San Francisco startup Docker, whose Linux container technology for packaging up application code has become trendy among developers and increasingly among operations people, has made a command line interface available to run on Microsoft Windows.
The new Windows port of the Docker client — part of today’s Docker version 1.6 release — is available through the boot2docker project or the Chocolatey package manager, Microsoft software engineer Ahmet Alp Balkan wrote in a blog post today on the news, which Microsoft and Docker are jointly announcing.
It’s the result of months of work between Microsoft and Docker.

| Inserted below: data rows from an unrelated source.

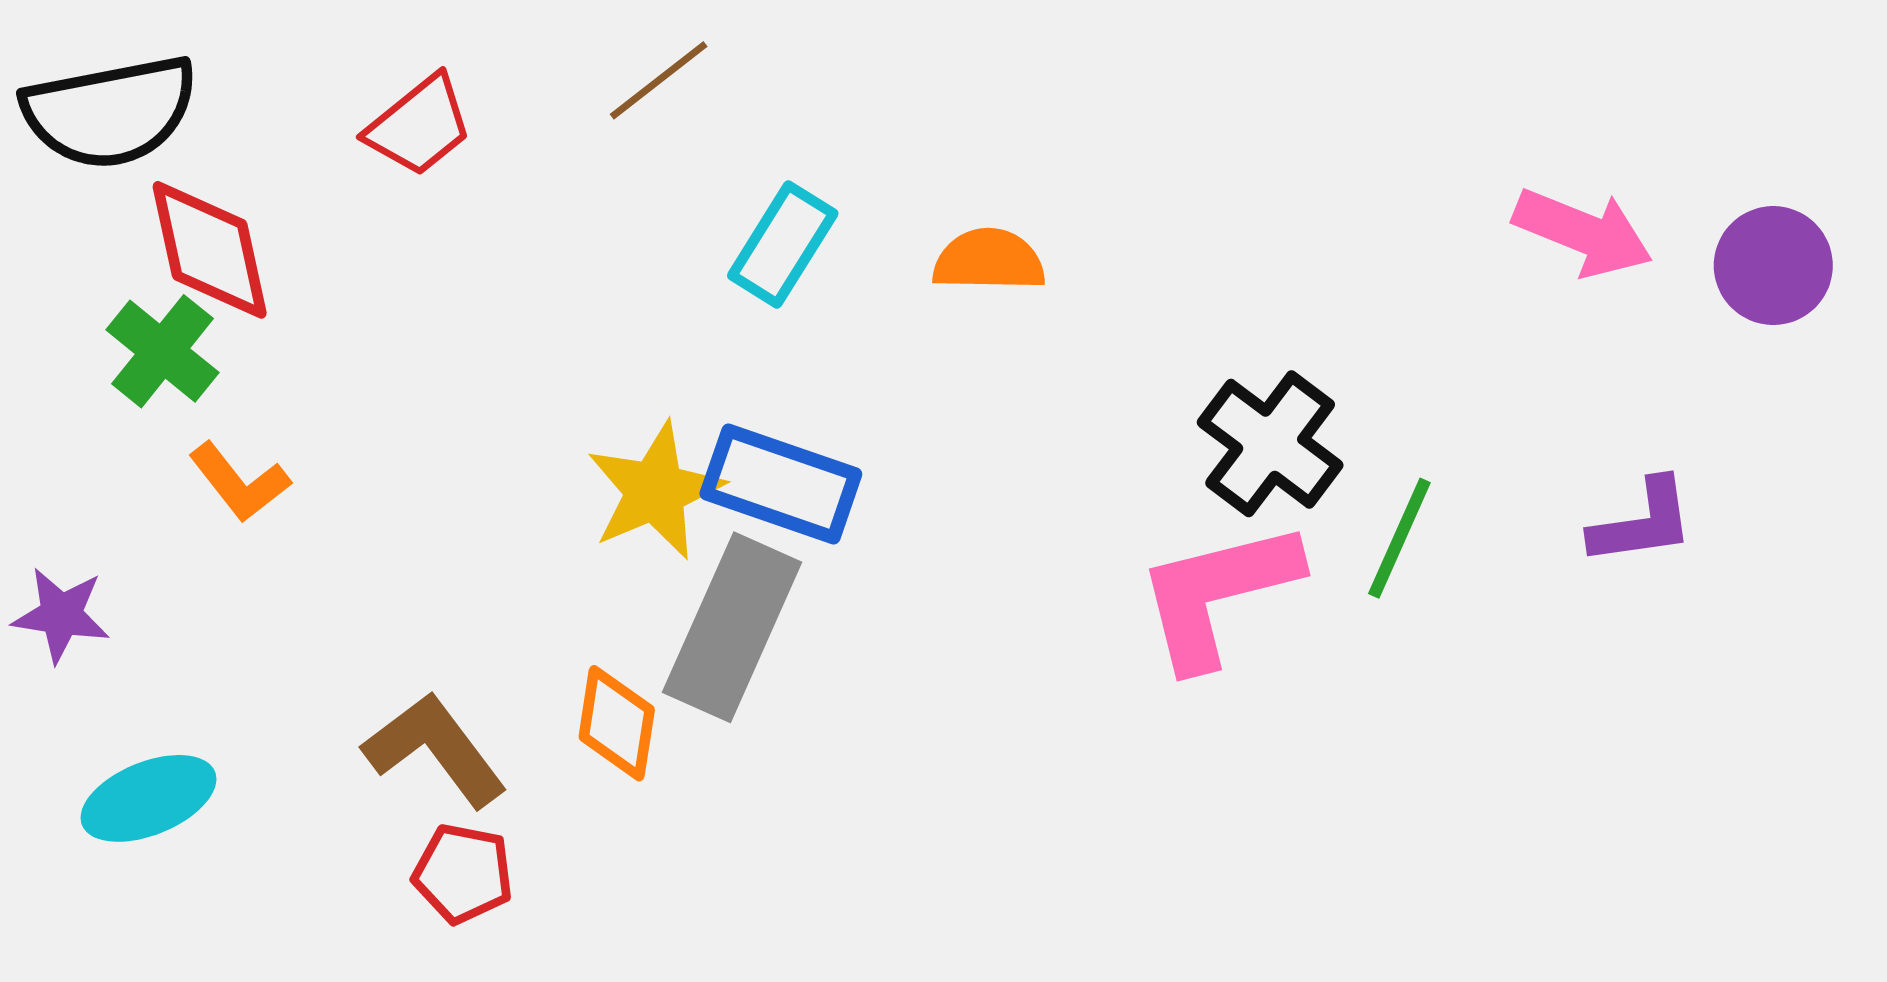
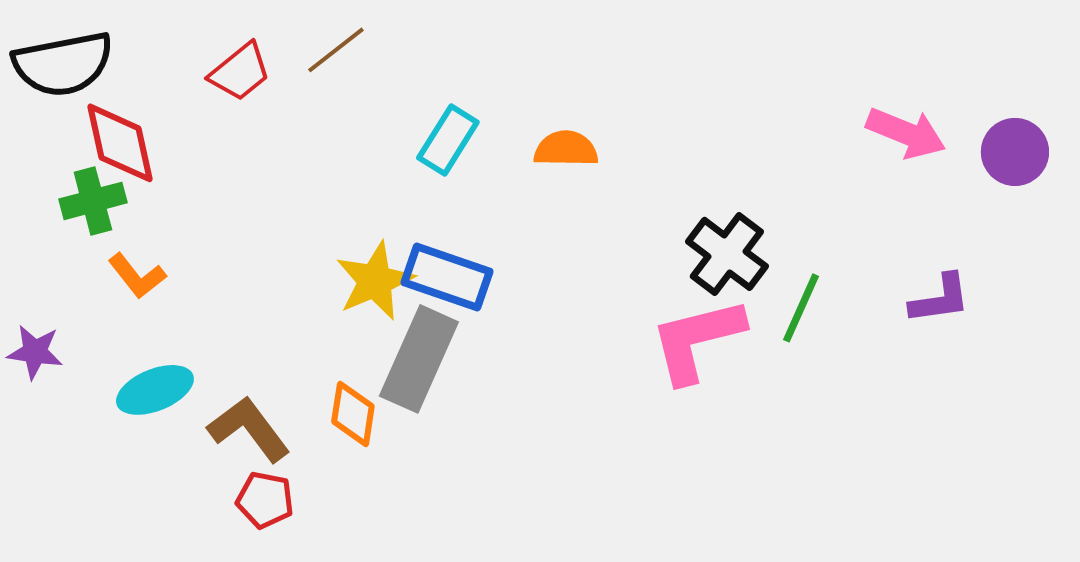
brown line: (659, 80) -> (336, 50), moved
green cross: (162, 351) -> (93, 201), turned 36
cyan ellipse: (148, 798) -> (155, 390), moved

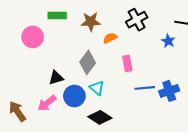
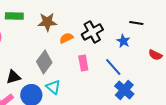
black cross: (137, 20) -> (92, 32), moved
blue line: (145, 88) -> (113, 67), moved, turned 54
blue cross: (169, 91) -> (124, 90), turned -30

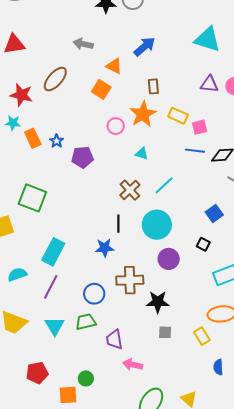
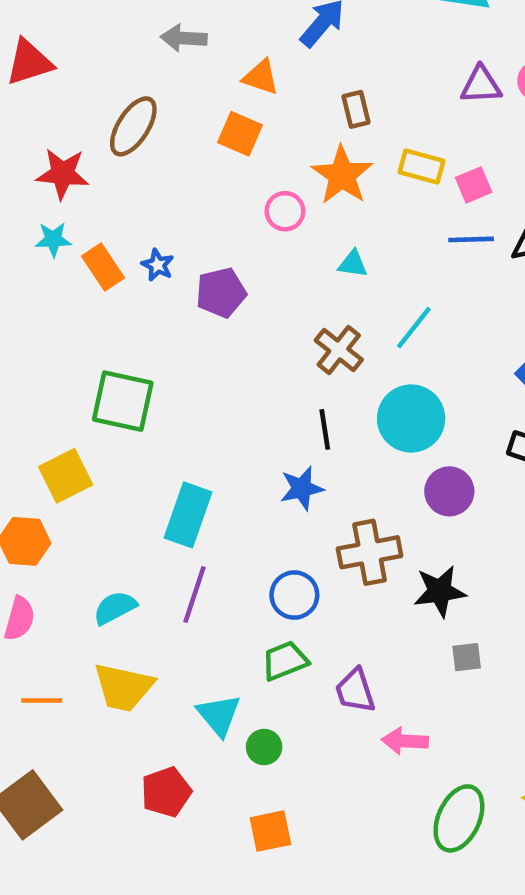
cyan semicircle: (17, 274) -> (115, 608), moved
cyan triangle: (55, 326) -> (219, 715), moved
red pentagon: (37, 373) -> (166, 792), moved
green circle: (86, 378) -> (264, 747), moved

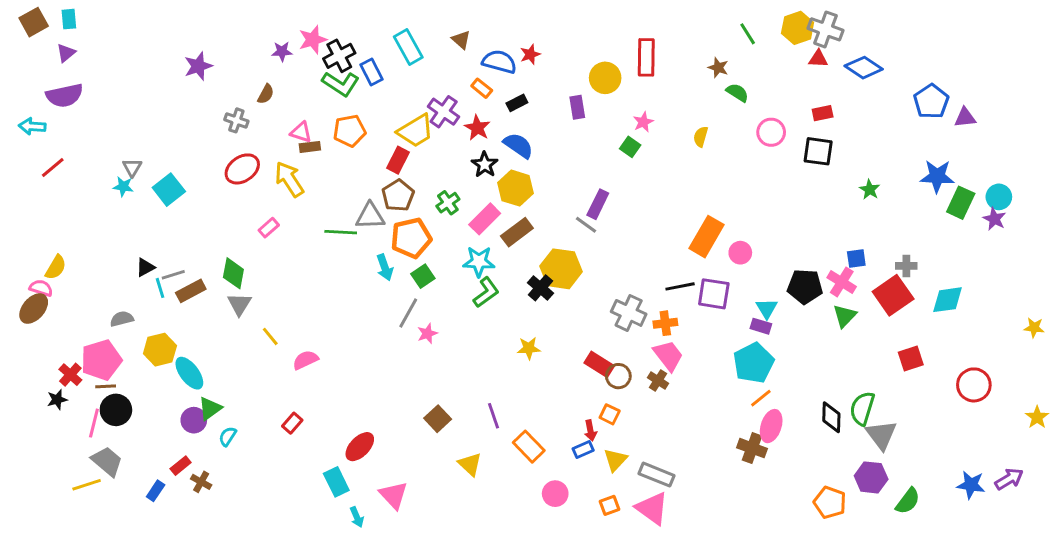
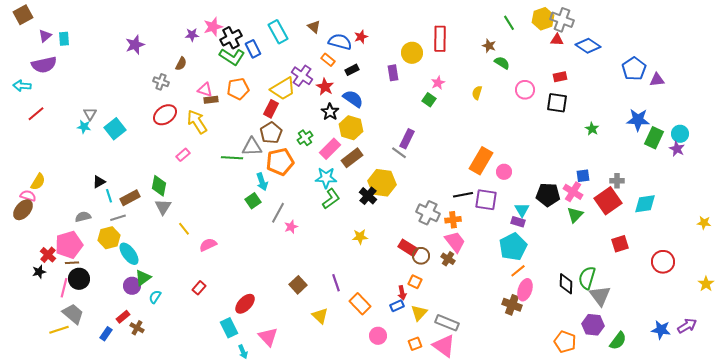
cyan rectangle: (69, 19) -> (64, 39), moved
gray line: (173, 275) -> (118, 218), moved
green square: (423, 276) -> (253, 201), moved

But it isn’t the first time Microsoft and Docker are collaborating. They’re working together to bring Docker containers to the Windows Server operating system for servers. Just last week Microsoft announced that it would roll out Hyper-V Containers managed by Microsoft’s Hyper-V hypervisor software.
Linux containers, which Docker has popularized in the past two years, represent competition to the virtual machines that Hyper-V and other hypervisor software products operate. So Microsoft — as well as virtualization giant VMware — has been quick to embrace Docker and its containers.
“It’s interesting to realize how much of your software is programmed for a certain operating system, so we are thankful to have the Windows expertise available to help guide us through the process,” Docker said in its blog post on today’s news.
Earlier this week Docker announced a $95 million funding round.